Colorado ought to be leading the charge to use every energy source available to it not only to wean the United States off foreign sources of energy, but also to solve the world's climate problems by cleaning up its continued use of all fossil fuels.
Firger, associate director of the Center for Climate Change Law at Columbia University in New York, offers faint praise to the state for its efforts to clean up its energy markets, but suggests it go further to eliminate "dirty coal" from its industry mix.
Nonsense.
Colorado Public Utilities Commissioners also must have missed the article before voting earlier this month to force Xcel Energy to reduce its use of coal to fire up six metro-area power plants. Not that the vote isn't healthy for the state; it just seemed uninformed.

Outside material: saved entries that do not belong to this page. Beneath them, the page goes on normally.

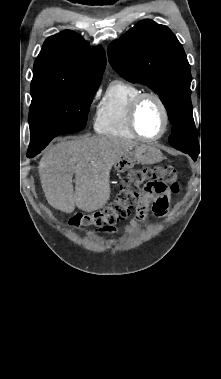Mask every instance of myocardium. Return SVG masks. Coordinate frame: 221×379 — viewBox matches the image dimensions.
Masks as SVG:
<instances>
[{"instance_id":"1","label":"myocardium","mask_w":221,"mask_h":379,"mask_svg":"<svg viewBox=\"0 0 221 379\" xmlns=\"http://www.w3.org/2000/svg\"><path fill=\"white\" fill-rule=\"evenodd\" d=\"M147 98H151V99H154L160 109H161V112H162V116H163V126H162V129L160 131V133L154 137H147L145 135H143L138 126H137V113H138V109L141 105V103L147 99ZM128 122H129V126H130V129L132 130V132L135 134L136 137L144 140V141H156V140H159L160 138H162L164 136V134L167 132V129H168V126H169V113H168V109H167V106L165 104V102L163 101V99L157 94V93H154V92H141L139 95H137L133 100L132 102L130 103L129 105V109H128Z\"/></svg>"}]
</instances>
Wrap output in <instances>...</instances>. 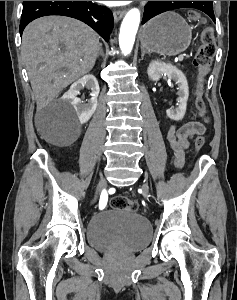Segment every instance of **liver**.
Listing matches in <instances>:
<instances>
[{"instance_id":"obj_1","label":"liver","mask_w":237,"mask_h":300,"mask_svg":"<svg viewBox=\"0 0 237 300\" xmlns=\"http://www.w3.org/2000/svg\"><path fill=\"white\" fill-rule=\"evenodd\" d=\"M100 45L93 29L70 17H41L29 23L23 31L22 57L36 101L56 97L89 73Z\"/></svg>"}]
</instances>
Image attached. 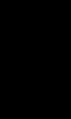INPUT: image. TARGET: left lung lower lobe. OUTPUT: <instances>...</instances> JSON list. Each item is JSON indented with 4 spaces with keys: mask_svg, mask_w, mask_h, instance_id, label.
<instances>
[{
    "mask_svg": "<svg viewBox=\"0 0 71 119\" xmlns=\"http://www.w3.org/2000/svg\"><path fill=\"white\" fill-rule=\"evenodd\" d=\"M53 82L59 86H63V87H70V81H69V77H68V72L66 70H64L61 74V76L55 80H53Z\"/></svg>",
    "mask_w": 71,
    "mask_h": 119,
    "instance_id": "obj_1",
    "label": "left lung lower lobe"
}]
</instances>
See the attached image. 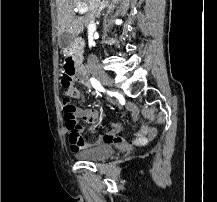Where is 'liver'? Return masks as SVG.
Returning <instances> with one entry per match:
<instances>
[{
    "label": "liver",
    "instance_id": "6515ba94",
    "mask_svg": "<svg viewBox=\"0 0 217 202\" xmlns=\"http://www.w3.org/2000/svg\"><path fill=\"white\" fill-rule=\"evenodd\" d=\"M78 2L79 0H56L59 34L68 32L73 36H79L83 32L85 18L74 14V8ZM83 4L86 8L88 0H83Z\"/></svg>",
    "mask_w": 217,
    "mask_h": 202
}]
</instances>
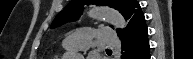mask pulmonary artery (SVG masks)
I'll use <instances>...</instances> for the list:
<instances>
[{"label": "pulmonary artery", "mask_w": 193, "mask_h": 59, "mask_svg": "<svg viewBox=\"0 0 193 59\" xmlns=\"http://www.w3.org/2000/svg\"><path fill=\"white\" fill-rule=\"evenodd\" d=\"M105 28H101L99 31H104ZM98 38L102 43H106L109 46L121 45L117 34L95 32L93 29L84 28L75 32H69L63 41V47L66 50H78L86 49L90 46L91 42Z\"/></svg>", "instance_id": "e3ab8cb5"}]
</instances>
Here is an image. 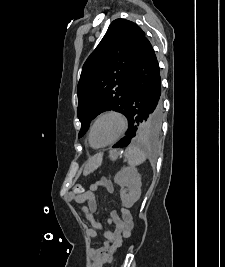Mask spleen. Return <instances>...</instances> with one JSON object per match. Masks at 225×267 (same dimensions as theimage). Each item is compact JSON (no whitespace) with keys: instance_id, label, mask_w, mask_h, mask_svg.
<instances>
[{"instance_id":"1","label":"spleen","mask_w":225,"mask_h":267,"mask_svg":"<svg viewBox=\"0 0 225 267\" xmlns=\"http://www.w3.org/2000/svg\"><path fill=\"white\" fill-rule=\"evenodd\" d=\"M125 158L131 167L142 164L147 156L146 153L136 146H129L125 150Z\"/></svg>"}]
</instances>
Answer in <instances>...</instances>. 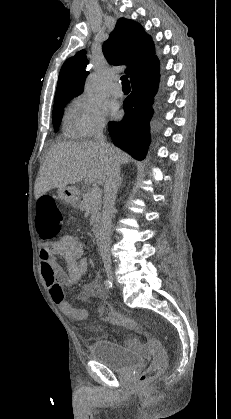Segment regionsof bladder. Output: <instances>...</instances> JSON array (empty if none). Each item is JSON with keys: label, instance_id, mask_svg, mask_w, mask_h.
<instances>
[{"label": "bladder", "instance_id": "obj_1", "mask_svg": "<svg viewBox=\"0 0 231 419\" xmlns=\"http://www.w3.org/2000/svg\"><path fill=\"white\" fill-rule=\"evenodd\" d=\"M92 360L106 365L117 373H127L129 370L141 366L145 358L142 354L129 351L121 344L111 340H97L90 348Z\"/></svg>", "mask_w": 231, "mask_h": 419}]
</instances>
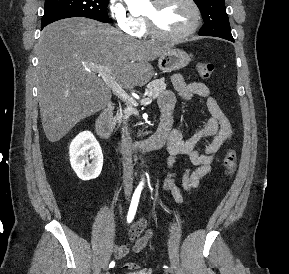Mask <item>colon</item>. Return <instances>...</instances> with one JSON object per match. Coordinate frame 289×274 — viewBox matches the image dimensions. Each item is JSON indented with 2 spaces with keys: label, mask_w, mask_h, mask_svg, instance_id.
<instances>
[{
  "label": "colon",
  "mask_w": 289,
  "mask_h": 274,
  "mask_svg": "<svg viewBox=\"0 0 289 274\" xmlns=\"http://www.w3.org/2000/svg\"><path fill=\"white\" fill-rule=\"evenodd\" d=\"M196 71L201 78L209 79L213 74L214 64L210 61H200L196 64ZM222 164L225 175L231 177L237 167V154L234 149H230L226 152ZM124 268L134 271L137 270L139 266L135 262H128L124 265Z\"/></svg>",
  "instance_id": "obj_1"
}]
</instances>
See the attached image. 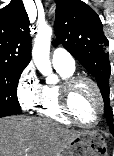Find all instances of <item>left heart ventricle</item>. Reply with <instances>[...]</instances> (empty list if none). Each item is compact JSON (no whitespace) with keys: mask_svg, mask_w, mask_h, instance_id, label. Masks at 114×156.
<instances>
[{"mask_svg":"<svg viewBox=\"0 0 114 156\" xmlns=\"http://www.w3.org/2000/svg\"><path fill=\"white\" fill-rule=\"evenodd\" d=\"M71 107L75 115L86 124L93 122L98 113V100L93 87L82 82L71 95Z\"/></svg>","mask_w":114,"mask_h":156,"instance_id":"b2bd125f","label":"left heart ventricle"}]
</instances>
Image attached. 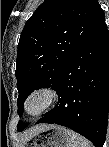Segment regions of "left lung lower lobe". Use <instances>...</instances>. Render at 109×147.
Here are the masks:
<instances>
[{
  "instance_id": "0a47b994",
  "label": "left lung lower lobe",
  "mask_w": 109,
  "mask_h": 147,
  "mask_svg": "<svg viewBox=\"0 0 109 147\" xmlns=\"http://www.w3.org/2000/svg\"><path fill=\"white\" fill-rule=\"evenodd\" d=\"M55 90L58 103L36 124L68 127L96 147H103L109 112V33L105 17L70 56Z\"/></svg>"
}]
</instances>
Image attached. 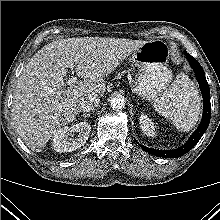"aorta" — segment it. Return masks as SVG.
<instances>
[{"label": "aorta", "mask_w": 220, "mask_h": 220, "mask_svg": "<svg viewBox=\"0 0 220 220\" xmlns=\"http://www.w3.org/2000/svg\"><path fill=\"white\" fill-rule=\"evenodd\" d=\"M110 106L113 110H121L125 107V99L122 96L111 98Z\"/></svg>", "instance_id": "1"}]
</instances>
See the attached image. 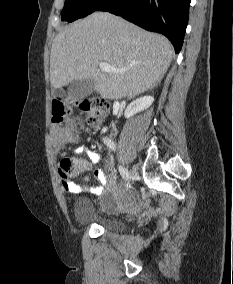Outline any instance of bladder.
I'll list each match as a JSON object with an SVG mask.
<instances>
[{"label": "bladder", "instance_id": "1", "mask_svg": "<svg viewBox=\"0 0 233 284\" xmlns=\"http://www.w3.org/2000/svg\"><path fill=\"white\" fill-rule=\"evenodd\" d=\"M113 198L121 202L133 199L132 195L128 192L118 194ZM73 213L75 221L80 225H97L109 233H120L125 228L124 223L119 219L97 215L86 197H78L75 199Z\"/></svg>", "mask_w": 233, "mask_h": 284}]
</instances>
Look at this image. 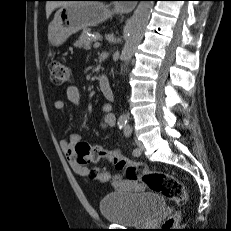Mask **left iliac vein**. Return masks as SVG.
Wrapping results in <instances>:
<instances>
[{
    "label": "left iliac vein",
    "mask_w": 231,
    "mask_h": 231,
    "mask_svg": "<svg viewBox=\"0 0 231 231\" xmlns=\"http://www.w3.org/2000/svg\"><path fill=\"white\" fill-rule=\"evenodd\" d=\"M135 142H136V145H137V149L140 151V152H142L143 150H144V145H143V143L139 140V139H137V138H135Z\"/></svg>",
    "instance_id": "left-iliac-vein-1"
}]
</instances>
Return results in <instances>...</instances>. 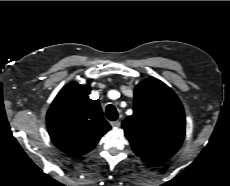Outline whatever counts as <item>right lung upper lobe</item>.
<instances>
[{
    "label": "right lung upper lobe",
    "instance_id": "cb5924a9",
    "mask_svg": "<svg viewBox=\"0 0 230 186\" xmlns=\"http://www.w3.org/2000/svg\"><path fill=\"white\" fill-rule=\"evenodd\" d=\"M89 93V85L71 82L61 89L47 113L51 140L71 156L89 152L111 129L99 103L91 100Z\"/></svg>",
    "mask_w": 230,
    "mask_h": 186
}]
</instances>
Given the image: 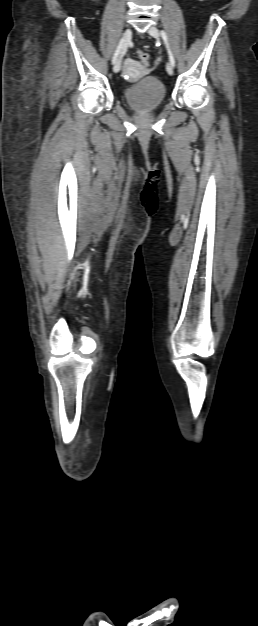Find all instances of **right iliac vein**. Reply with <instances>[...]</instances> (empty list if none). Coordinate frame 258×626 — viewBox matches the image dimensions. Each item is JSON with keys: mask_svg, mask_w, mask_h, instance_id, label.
<instances>
[{"mask_svg": "<svg viewBox=\"0 0 258 626\" xmlns=\"http://www.w3.org/2000/svg\"><path fill=\"white\" fill-rule=\"evenodd\" d=\"M131 36H132V30L131 29H126L125 32L123 33L122 39H123V46L121 49V53H120V57L118 58V60L115 62L114 67H113V71L115 73L120 71L121 68V59L122 56L125 54L127 47L131 41Z\"/></svg>", "mask_w": 258, "mask_h": 626, "instance_id": "63e3f726", "label": "right iliac vein"}]
</instances>
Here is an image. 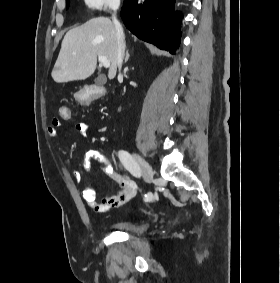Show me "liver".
I'll return each instance as SVG.
<instances>
[{
  "label": "liver",
  "mask_w": 280,
  "mask_h": 283,
  "mask_svg": "<svg viewBox=\"0 0 280 283\" xmlns=\"http://www.w3.org/2000/svg\"><path fill=\"white\" fill-rule=\"evenodd\" d=\"M99 55L110 61L108 78L114 79L117 73L116 30L106 17L90 19L66 33L52 70L53 80L65 83L88 78L96 69Z\"/></svg>",
  "instance_id": "6515ba94"
}]
</instances>
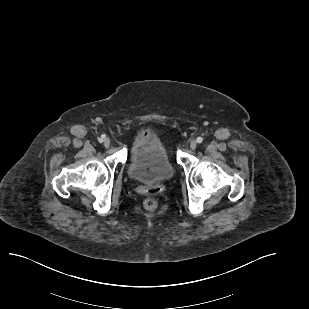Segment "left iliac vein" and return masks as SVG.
Instances as JSON below:
<instances>
[{
  "mask_svg": "<svg viewBox=\"0 0 309 309\" xmlns=\"http://www.w3.org/2000/svg\"><path fill=\"white\" fill-rule=\"evenodd\" d=\"M196 146H197V142L195 140H192L190 142V148L194 150L196 148Z\"/></svg>",
  "mask_w": 309,
  "mask_h": 309,
  "instance_id": "obj_1",
  "label": "left iliac vein"
}]
</instances>
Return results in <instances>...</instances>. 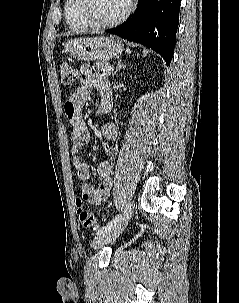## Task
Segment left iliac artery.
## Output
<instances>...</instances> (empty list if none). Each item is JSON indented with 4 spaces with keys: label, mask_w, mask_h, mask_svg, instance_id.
Segmentation results:
<instances>
[{
    "label": "left iliac artery",
    "mask_w": 239,
    "mask_h": 303,
    "mask_svg": "<svg viewBox=\"0 0 239 303\" xmlns=\"http://www.w3.org/2000/svg\"><path fill=\"white\" fill-rule=\"evenodd\" d=\"M120 218H121V216L118 214L117 216H115V218L112 221L108 222L105 226L98 229L96 234L99 235V234L109 230L113 225H115L119 221Z\"/></svg>",
    "instance_id": "44dca946"
}]
</instances>
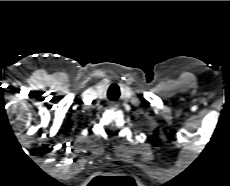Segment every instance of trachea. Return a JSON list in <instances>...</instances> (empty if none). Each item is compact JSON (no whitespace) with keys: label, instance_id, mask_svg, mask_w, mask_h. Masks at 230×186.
Here are the masks:
<instances>
[{"label":"trachea","instance_id":"3493384b","mask_svg":"<svg viewBox=\"0 0 230 186\" xmlns=\"http://www.w3.org/2000/svg\"><path fill=\"white\" fill-rule=\"evenodd\" d=\"M111 92H112V91H111V88H110L109 91H108V94H111Z\"/></svg>","mask_w":230,"mask_h":186}]
</instances>
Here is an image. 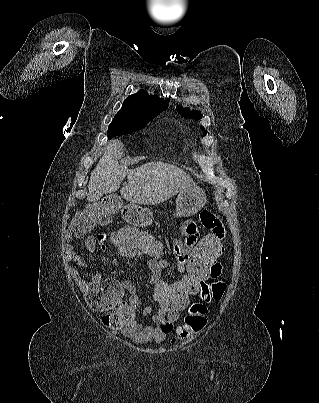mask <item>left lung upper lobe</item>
Wrapping results in <instances>:
<instances>
[{"label": "left lung upper lobe", "mask_w": 319, "mask_h": 403, "mask_svg": "<svg viewBox=\"0 0 319 403\" xmlns=\"http://www.w3.org/2000/svg\"><path fill=\"white\" fill-rule=\"evenodd\" d=\"M177 110L180 111L182 117L193 118L196 120H199L202 118V114L199 111L193 110L190 112L187 108H182L181 106H178ZM201 128L204 129L203 126Z\"/></svg>", "instance_id": "obj_1"}]
</instances>
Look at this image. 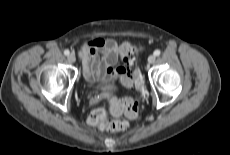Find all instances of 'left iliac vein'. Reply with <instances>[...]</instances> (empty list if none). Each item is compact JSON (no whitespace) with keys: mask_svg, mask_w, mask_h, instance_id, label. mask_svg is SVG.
Instances as JSON below:
<instances>
[{"mask_svg":"<svg viewBox=\"0 0 230 155\" xmlns=\"http://www.w3.org/2000/svg\"><path fill=\"white\" fill-rule=\"evenodd\" d=\"M155 60H156L155 55H150V56L148 57V62H149L150 64L154 63Z\"/></svg>","mask_w":230,"mask_h":155,"instance_id":"4c4485c4","label":"left iliac vein"}]
</instances>
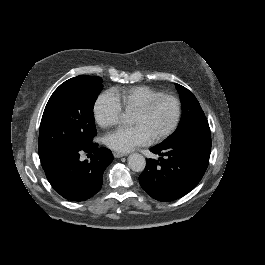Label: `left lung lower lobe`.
<instances>
[{
    "label": "left lung lower lobe",
    "instance_id": "obj_1",
    "mask_svg": "<svg viewBox=\"0 0 265 265\" xmlns=\"http://www.w3.org/2000/svg\"><path fill=\"white\" fill-rule=\"evenodd\" d=\"M150 151L165 158L146 160L139 176L142 188L156 200H176L194 189L203 177L211 152V134L190 135Z\"/></svg>",
    "mask_w": 265,
    "mask_h": 265
}]
</instances>
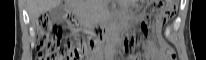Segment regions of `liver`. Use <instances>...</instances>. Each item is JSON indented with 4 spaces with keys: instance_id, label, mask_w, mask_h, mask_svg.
<instances>
[{
    "instance_id": "liver-1",
    "label": "liver",
    "mask_w": 206,
    "mask_h": 60,
    "mask_svg": "<svg viewBox=\"0 0 206 60\" xmlns=\"http://www.w3.org/2000/svg\"><path fill=\"white\" fill-rule=\"evenodd\" d=\"M62 1L63 0H29L28 8L32 24L35 23L41 14L59 6Z\"/></svg>"
}]
</instances>
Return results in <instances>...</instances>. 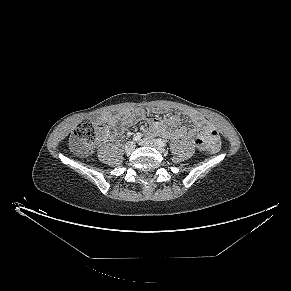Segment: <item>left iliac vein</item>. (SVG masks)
<instances>
[{
  "instance_id": "left-iliac-vein-1",
  "label": "left iliac vein",
  "mask_w": 291,
  "mask_h": 291,
  "mask_svg": "<svg viewBox=\"0 0 291 291\" xmlns=\"http://www.w3.org/2000/svg\"><path fill=\"white\" fill-rule=\"evenodd\" d=\"M139 144L140 145H143V146H151V147H154L157 150H159L161 153H164L165 152V149L163 147H161L160 145H158L157 142L154 139H152V138H144V139H142V140L139 141Z\"/></svg>"
}]
</instances>
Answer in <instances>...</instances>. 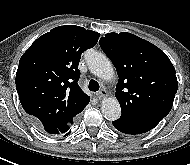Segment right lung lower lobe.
Wrapping results in <instances>:
<instances>
[{
    "label": "right lung lower lobe",
    "instance_id": "right-lung-lower-lobe-1",
    "mask_svg": "<svg viewBox=\"0 0 190 165\" xmlns=\"http://www.w3.org/2000/svg\"><path fill=\"white\" fill-rule=\"evenodd\" d=\"M33 123L36 124L37 126H39V123L35 120V119H32Z\"/></svg>",
    "mask_w": 190,
    "mask_h": 165
}]
</instances>
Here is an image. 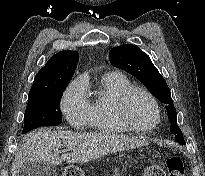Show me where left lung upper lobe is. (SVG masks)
Wrapping results in <instances>:
<instances>
[{"label": "left lung upper lobe", "instance_id": "left-lung-upper-lobe-1", "mask_svg": "<svg viewBox=\"0 0 205 176\" xmlns=\"http://www.w3.org/2000/svg\"><path fill=\"white\" fill-rule=\"evenodd\" d=\"M109 60L113 66L123 69L138 78L152 94L166 104L168 118L171 122L170 131L175 133L176 141L184 145L185 141L182 131L177 125L176 109L170 90L149 56L138 46L124 44L110 50Z\"/></svg>", "mask_w": 205, "mask_h": 176}]
</instances>
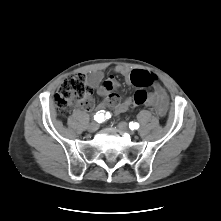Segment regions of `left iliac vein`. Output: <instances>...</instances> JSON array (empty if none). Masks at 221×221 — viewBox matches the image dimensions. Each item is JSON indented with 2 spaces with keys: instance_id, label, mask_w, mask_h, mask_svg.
Wrapping results in <instances>:
<instances>
[{
  "instance_id": "1",
  "label": "left iliac vein",
  "mask_w": 221,
  "mask_h": 221,
  "mask_svg": "<svg viewBox=\"0 0 221 221\" xmlns=\"http://www.w3.org/2000/svg\"><path fill=\"white\" fill-rule=\"evenodd\" d=\"M118 128H119L121 131L126 132V133H128V134H130V135H133V134H134V132L128 128V125H127V123H125V122H120V123H118Z\"/></svg>"
}]
</instances>
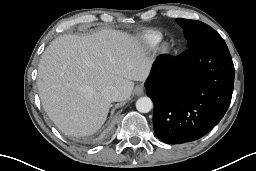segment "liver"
<instances>
[{"label":"liver","instance_id":"liver-1","mask_svg":"<svg viewBox=\"0 0 256 171\" xmlns=\"http://www.w3.org/2000/svg\"><path fill=\"white\" fill-rule=\"evenodd\" d=\"M151 60L139 41L116 30L92 35H63L46 48L38 64L37 85L49 118L66 135L96 133L106 121L111 102L106 86L130 97L134 82L144 81Z\"/></svg>","mask_w":256,"mask_h":171}]
</instances>
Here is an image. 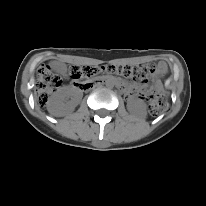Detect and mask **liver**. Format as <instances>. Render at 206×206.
I'll list each match as a JSON object with an SVG mask.
<instances>
[{"label":"liver","instance_id":"6515ba94","mask_svg":"<svg viewBox=\"0 0 206 206\" xmlns=\"http://www.w3.org/2000/svg\"><path fill=\"white\" fill-rule=\"evenodd\" d=\"M49 111L53 116L61 117V116L65 115V112H60V111L56 112V111H51V110H49Z\"/></svg>","mask_w":206,"mask_h":206}]
</instances>
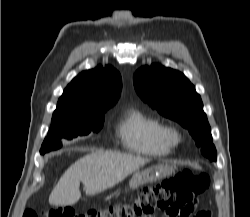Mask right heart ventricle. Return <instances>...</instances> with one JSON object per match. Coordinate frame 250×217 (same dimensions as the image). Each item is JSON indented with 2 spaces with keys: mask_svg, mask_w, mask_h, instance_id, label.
<instances>
[{
  "mask_svg": "<svg viewBox=\"0 0 250 217\" xmlns=\"http://www.w3.org/2000/svg\"><path fill=\"white\" fill-rule=\"evenodd\" d=\"M115 132L122 147L131 153L162 157L172 151V145L165 138L163 124L140 109L125 110L116 123Z\"/></svg>",
  "mask_w": 250,
  "mask_h": 217,
  "instance_id": "right-heart-ventricle-1",
  "label": "right heart ventricle"
}]
</instances>
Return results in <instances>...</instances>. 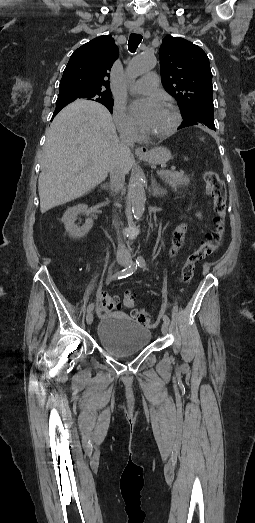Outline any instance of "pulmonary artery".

Colorado coal miners would argue that technology is catching up to a sustainable use of coal to produce electricity -- adding that jobs and wages could be preserved if state officials would take cognizance of such developments.
Environmentalists in Colorado tend to be all-or-nothing types, and their influence on state government has been overwrought for the past four years. For the new Hickenlooper administration, it's time to balance that act.